As to dedicating individual poems to other fellows, I have not the slightest hesitancy in advising you against it. The practice smacks of the amateur and is never, I think, pleasing to anybody but the person so honored. The custom has fallen into "innocuous desuetude" and there appears to be no call for its revival. Pay off your obligations (if such there be) otherwise. You may put it this way if you like: The whole book being dedicated to me, no part of it can be dedicated to another. Or this way: Secure in my exalted position I don't purpose sharing the throne with rival (and inferior) claimants. They be gam doodled!

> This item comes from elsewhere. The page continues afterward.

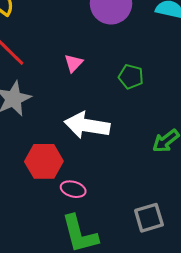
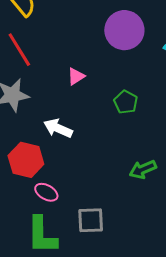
white arrow: (87, 125) -> (58, 128), moved, size x0.7
gray square: (149, 218) -> (91, 220), moved

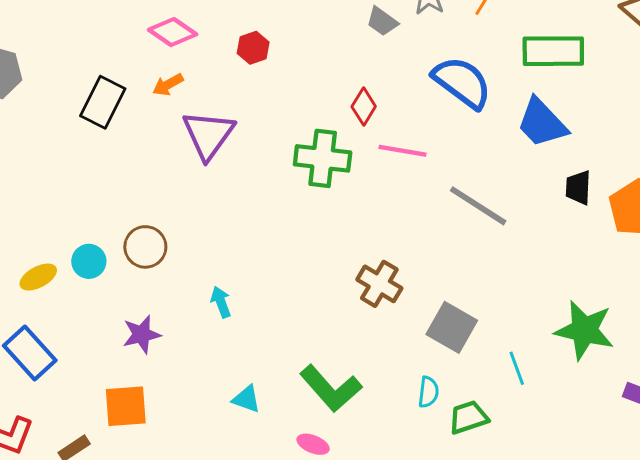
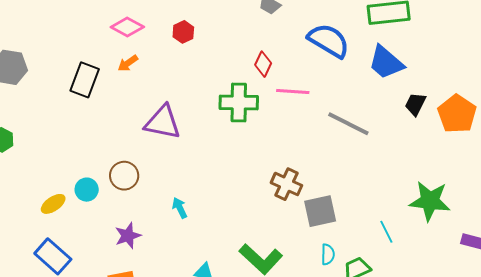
purple triangle: (208, 135) -> (163, 122), moved, turned -48
black trapezoid: (578, 188) -> (415, 104), turned 30
gray square: (452, 327) -> (320, 211), moved, turned -36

Seriously – but I guess it is serious enough as it stands. It occurs to me that in saying: "no part of it can be dedicated to another" I might be understood as meaning: "no part of it must be," etc. No; I mean only that the dedication to another would contradict the dedication to me. The two things are (as a matter of fact) incompatible.
Well, if you think a short preface by me preferable to the verses with my name, all right; I will cheerfully write it, and that will leave you free to honor your other friends if you care to. But those are great lines, and implying, as they do, all that a set preface could say, it seems to me that they ought to stand.
* * *Maid Marian shall have the photograph.
Sincerely yours, Ambrose Bierce.1321 Yale Street,Washington, D. C.,March 1,1903.
My dear Sterling,
You are a brick. You shall do as you will. My chief reluctance is that if it become known, or when it becomes known, there may ensue a suspicion of my honesty in praising you and your book; for critics and readers are not likely to look into the matter of dates. For your sake I should be sorry to have it thought that my commendation was only a log-rolling incident; for myself, I should care nothing about it. This eel is accustomed to skinning.
It is not the least pleasing of my reflections that my friends have always liked my work – or me – well enough to want to publish my books at their own expense. Everything that I have written could go to the public that way if I would consent. In the two instances in which I did consent they got their money back all right, and I do not doubt that it will be so in this; for if I did not think there was at least a little profit in a book of mine I should not offer it to a publisher. "Shapes of Clay" ought to be published in California, and it would have been long ago if I had not been so lazy and so indisposed to dicker with the publishers. Properly advertised – which no book of mine ever has been – it should sell there if nowhere else. Why, then, do I not put up the money? Well, for one reason, I've none to put up. Do you care for the other reasons?
But I must make this a condition. If there is a loss, I am to bear it. To that end I shall expect an exact accounting from your Mr. Wood, and the percentage that Scheff. purposes having him pay to me is to go to you. The copyright is to be mine, but nothing else until you are entirely recouped. But all this I will arrange with Scheff., who, I take it, is to attend to the business end of the matter, with, of course, your assent to the arrangements that he makes.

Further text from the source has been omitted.